Department of Radiation Oncology, H. Lee Moffitt Cancer Center and Research Institute, Tampa, Florida.
Braunschweig Integrated Centre of Systems Biology, Helmholtz Centre for Infection Research, Braunschweig, Germany.
Int J Radiat Oncol Biol Phys. 2022 Jul 1;113(3):635-647. doi: 10.1016/j.ijrobp.2022.03.006. Epub 2022 Mar 12.
Radiation therapy (RT) is a mainstay of cancer care, and accumulating evidence suggests the potential for synergism with components of the immune response. However, few data describe the tumor immune contexture in relation to RT sensitivity. To address this challenge, we used the radiation sensitivity index (RSI) gene signature to estimate the RT sensitivity of >10,000 primary tumors and characterized their immune microenvironments in relation to the RSI.
We analyzed gene expression profiles of 10,469 primary tumors (31 types) within a prospective tissue collection protocol. The RT sensitivity of each tumor was estimated by the RSI and respective distributions were characterized. The tumor biology measured by the RSI was evaluated by differentially expressed genes combined with single sample gene set enrichment analysis.
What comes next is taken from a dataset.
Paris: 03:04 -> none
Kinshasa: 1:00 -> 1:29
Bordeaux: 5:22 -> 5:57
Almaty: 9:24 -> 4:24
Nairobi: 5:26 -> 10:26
Differences in the expression of immune regulatory molecules were assessed and deconvolution algorithms were used to estimate immune cell infiltrates in relation to the RSI. A subset (n = 2368) of tumors underwent DNA sequencing for mutational frequency characterization.
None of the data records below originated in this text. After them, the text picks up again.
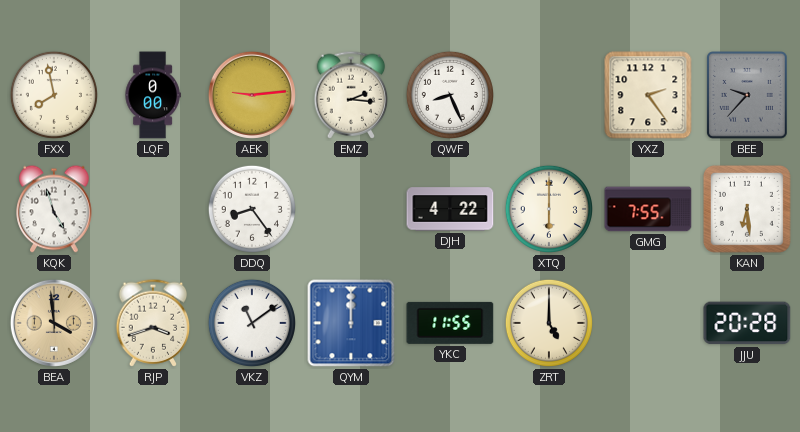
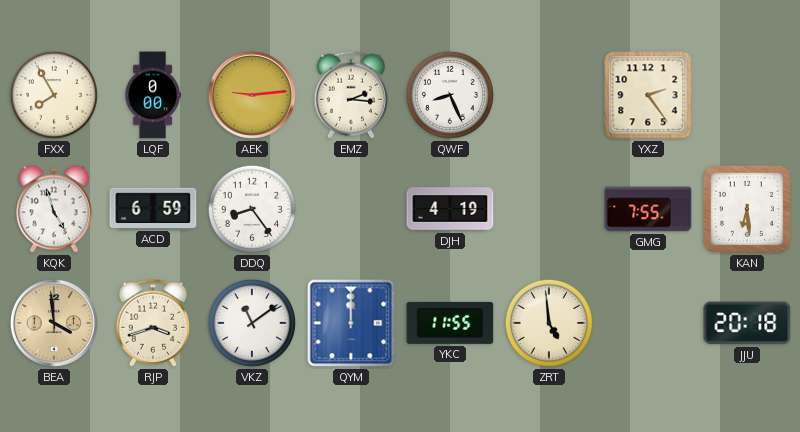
FXX: 7:58 -> 7:55
BEE: 9:37 -> none
ACD: none -> 6:59
DJH: 4:22 -> 4:19
XTQ: 6:00 -> none
ZRT: 5:00 -> 4:59
JJU: 20:28 -> 20:18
We identified a wide range of RSI values within and across various tumor types, with several demonstrating nonunimodal distributions (eg, colon, renal, lung, prostate, esophagus, pancreas, and PAM50 breast subtypes; P < .05). Across all tumor types, stratifying RSI at a tumor type-specific median identified 7148 differentially expressed genes, of which 146 were coordinate in direction. Network topology analysis demonstrates RSI measures a coordinated STAT1, IRF1, and CCL4/MIP-1β transcriptional network. Tumors with an estimated high sensitivity to RT demonstrated distinct enrichment of interferon-associated signaling pathways and immune cell infiltrates (eg, CD8 T cells, activated natural killer cells, M1-macrophages; q < 0.05), which was in the context of diverse expression patterns of various immunoregulatory molecules.
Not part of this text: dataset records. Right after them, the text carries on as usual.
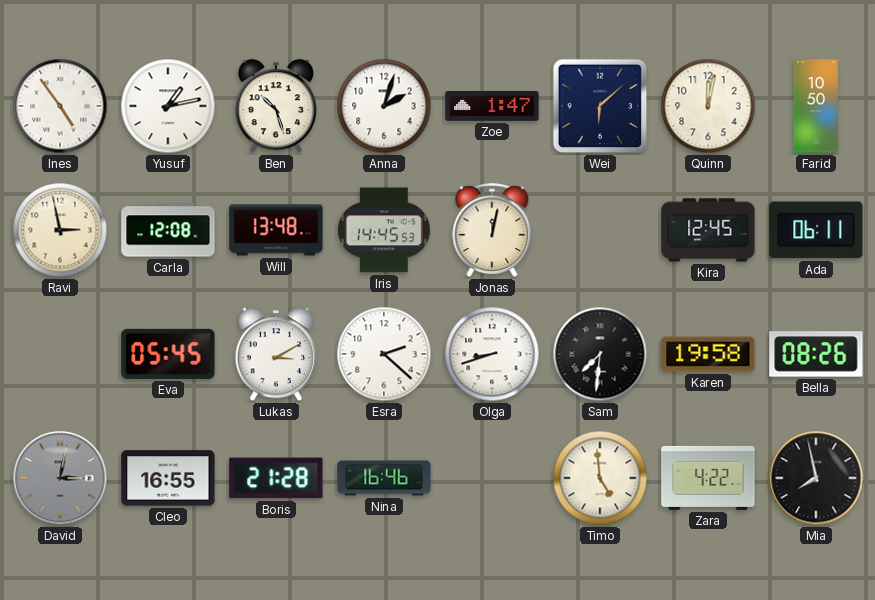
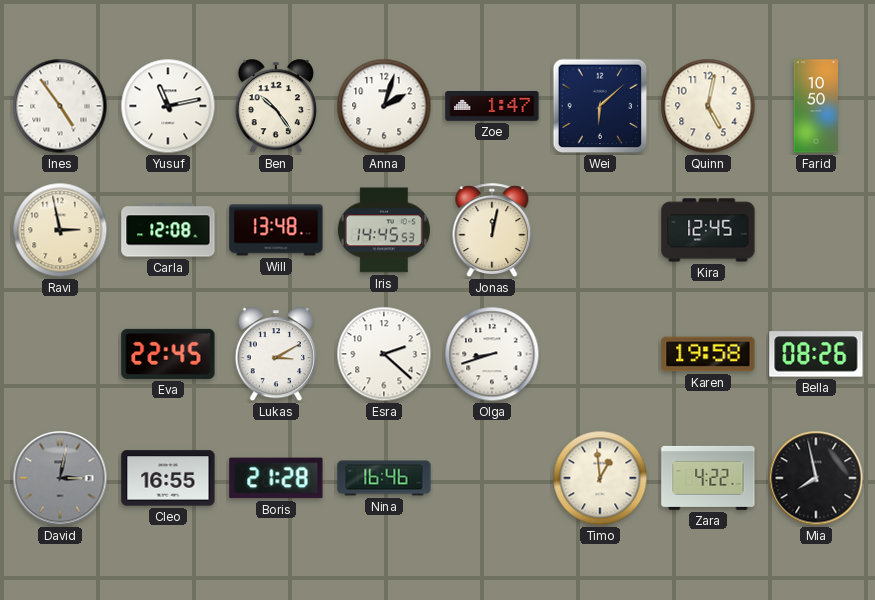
Yusuf: 1:13 -> 11:13
Ben: 10:27 -> 10:24
Quinn: 12:02 -> 5:02
Ada: 06:11 -> none
Eva: 05:45 -> 22:45
Sam: 7:31 -> none
Timo: 4:59 -> 12:59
This analysis describes the immune microenvironments of patient tumors in relation to the RSI gene expression signature.
放射治疗(RT)是癌症治疗的主要手段,越来越多的证据表明其与免疫反应的各个组成部分具有协同作用的潜力。然而,很少有数据描述与 RT 敏感性相关的肿瘤免疫结构。为了解决这一挑战,我们使用放射敏感性指数(RSI)基因特征来估计超过 10000 个原发性肿瘤的 RT 敏感性,并描述它们的免疫微环境与 RSI 的关系。
我们分析了一个前瞻性组织采集方案中 10469 个原发性肿瘤(31 种类型)的基因表达谱。每个肿瘤的 RT 敏感性由 RSI 估计,并对各自的分布进行了特征描述。通过差异表达基因与单样本基因集富集分析相结合,对由 RSI 衡量的肿瘤生物学进行了评估。评估了免疫调节分子的表达差异,并使用去卷积算法来估计与 RSI 相关的免疫细胞浸润。一部分(n=2368)肿瘤进行了 DNA 测序,以进行突变频率特征分析。
我们在各种肿瘤类型中发现了广泛的 RSI 值范围,其中一些表现出非单峰分布(例如,结肠、肾、肺、前列腺、食管、胰腺和 PAM50 乳腺癌亚型;P<0.05)。在所有肿瘤类型中,在肿瘤类型特异性中位数处对 RSI 进行分层可确定 7148 个差异表达基因,其中 146 个在方向上协调一致。网络拓扑分析表明,RSI 衡量的是一个协调的 STAT1、IRF1 和 CCL4/MIP-1β 转录网络。估计对 RT 高度敏感的肿瘤表现出丰富的干扰素相关信号通路和免疫细胞浸润(例如,CD8 T 细胞、激活的自然杀伤细胞、M1 巨噬细胞;q<0.05),这是在各种免疫调节分子的不同表达模式的背景下发生的。
该分析描述了与 RSI 基因表达特征相关的患者肿瘤的免疫微环境。